Background: Machine learning models that rely on single omics data for drug sensitivity prediction are challenging and frequently fail within precision medicine scenarios. Proteomics, for example, reflects the system biology and the regulatory network better than genomics. However, it is less likely available for many preclinical and in vivo data, mainly due to the cost of data generation. Currently, there are massive amounts of genomics data available, such as CNV, mutation, and RNA-seq signatures. However, these data do not characterize the post-translational modifications in proteins, limiting their utility for biomarker discovery.

Objective: The main objective of this study is to overcome the lack of proteomics data gap. Herein, we propose a novel modeling approach to improve the prediction accuracy of drug sensitivity, that is, combining genomics and proteomics signatures. In addition to genomics and transcriptomics data, the model infers proteomic activity from gene expression using VIPER from in vitro data, and this is extendable to in vivo settings.

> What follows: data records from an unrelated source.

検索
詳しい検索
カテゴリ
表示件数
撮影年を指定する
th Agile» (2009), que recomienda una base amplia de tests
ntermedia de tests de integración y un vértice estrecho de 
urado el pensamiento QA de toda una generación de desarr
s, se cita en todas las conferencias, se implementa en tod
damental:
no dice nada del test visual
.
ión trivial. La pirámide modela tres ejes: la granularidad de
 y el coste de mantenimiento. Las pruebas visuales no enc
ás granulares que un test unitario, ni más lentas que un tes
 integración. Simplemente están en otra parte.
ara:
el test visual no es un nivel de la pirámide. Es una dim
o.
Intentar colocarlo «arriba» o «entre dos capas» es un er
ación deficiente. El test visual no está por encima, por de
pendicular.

Material and Methods: Using PharmacoGX package developed in our lab, we downloaded, curated, and annotated the genomic and pharmacologic data of the Cancer Cell line Encyclopedia (CCLE), as well as the Cancer Therapeutics Response Portal (CTRPV2) dataset that is a continuation of the CTRP project and the largest pharmacologic screen conducted to date, containing several hundreds of thousands of drug dose-response curves. In this study, we extracted from CCLE dataset the following signatures: RPPA, RNASeq, Mutation, and CNV, then inferred the VIPER protein using RNASeq. Then, we built a model that a) checks the different omics combinations, b) applies random forest with ten-fold cross-validation for sensitivity prediction using CTRPV2, and c) evaluates the significance of each model using the concordance index (CI) package developed in our lab.

Results: The proposed model was tested in vitro using CCLE and CTRPv2 common cell lines. We tested the model with drugs having known biomarkers in pharmacogenomics literature. ERBB2 biomarker for lapatinib showed the best CI=0.95 by combining CNV and VIPER models while CI equals 0.77 and 0.9 for each of them, respectively. Moreover, MET biomarker for crizotinib showed best CI=0.89 by integrating RNASeq, Mutation, RPPA, and VIPER, while each model obtained CI=(0.45, 0.5, 0.85, 0.5), respectively.

Conclusion: In conclusion, omics integration boosted the drug sensitivity prediction compared to single models. The application of the proposed model in vivo will improve drug development and increase the prediction quality of precision medicine.

Citation Format: Hassan Mahmoud, Benjamin Haibe-Kains. Drug sensitivity prediction modeling from genomics, transcriptomics and inferred protein activity [abstract]. In: Proceedings of the AACR Special Conference on Advancing Precision Medicine Drug Development: Incorporation of Real-World Data and Other Novel Strategies; Jan 9-12, 2020; San Diego, CA. Philadelphia (PA): AACR; Clin Cancer Res 2020;26(12_Suppl_1):Abstract nr 33.